Yunan işgali Kemal Tahir’in Yorgun Savaşçı romanındaki Yüzbaşı Cemil karakterinde olduğu gibi İttihatçı kadrolar için yeni bir mücadele alanı yaratmıştı. İstanbul’da iktidarı kaybeden, savaş suçlusu olarak aranan, halkın gözünde itibar kaybına uğrayan kadrolar için yeni bir mücadele zemini yarattığı gibi Anadolu halkı ile ortak bir zeminde buluşma imkânı da sağlamıştı. Bundan dolayı Batı Anadolu’da Yunan işgaline karşı direnişin merkezi ve unsurları, İttihatçı kadrolar ve organizasyonlar olmuştur.

Balkan Savaşlarından Birinci Dünya Savaşı’na kadar devam eden süreçte; Doğu Ege adalarının durumu iki ülke arasında siyasal bir krize dönüşmüş, Osmanlı bürokrasisinin nerdeyse bütün konsantrasyonu Sakız ve Midilli’nin geri alınmasına yönelik iken özellikle aydınlar ve sivil unsurlar ise Balkan kayıplarının telafisi için toplumsal bir bilinç ve kimlik yaratmaya çalışmıştır. Diğer yandan ise hem Yunanistan hem de Osmanlı Devleti Doğu Ege Adaları üzerinden yaşanan gerginlikten dolayı Birinci Dünya Savaşı ile ilgili planlarını birbirleri üzerinden yapmıştır.

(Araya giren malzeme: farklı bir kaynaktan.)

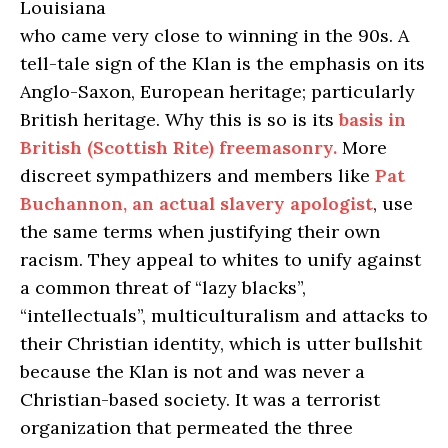
Louisiana
who came very close to winning in the 90s. A
tell-tale sign of the Klan is the emphasis on its
Anglo-Saxon, European heritage; particularly
British heritage. Why this is so is its
basis in
British (Scottish Rite) freemasonry.
More
discreet sympathizers and members like
Pat
Buchannon, an actual slavery apologist
, use
the same terms when justifying their own
racism. They appeal to whites to unify against
a common threat of “lazy blacks”,
“intellectuals”, multiculturalism and attacks to
their Christian identity, which is utter bullshit
because the Klan is not and was never a
Christian-based society. It was a terrorist
organization that permeated the three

Yunanistan ile Osmanlı Devleti arasında, Yunanistan’ın bağımsız olduğu tarihten itibaren devamlı olarak siyasal bir çatışma yaşanmış, Yunanistan’ın Batılı devletlerin desteğiyle devamlı olarak Osmanlı aleyhine genişlemesi “özel bir öfkeye” yol açmıştır. Makro ölçekte iki ülke arasında yaşanan bu çatışma özellikle Balkan Savaşlarından sonra mikro alana da yayılarak Rumlar ile Müslümanlar arasında adeta bir beka meselesi halini almıştır. Dolayısıyla Balkan kayıplarından sonra Türk ve Müslüman ahali için Anadolu toprakları son sığınak mekânı olarak görülmüştür. Bu bağlamda Balkan Savaşlarından sonra Batı Anadolu’ya yerleşmeye başlayan Müslüman mültecilerin, yerlerinden ve yurtlarında sökülmüş olmaları, geride acılı ve yaslı hikâyeler bırakmaları Yunan ordusuna karşı direniş motivasyonunu güçlendirmiş özellikle de Batı Anadolu’da silahlı mücadelenin kitleselleşmesinde etkili olmuştur.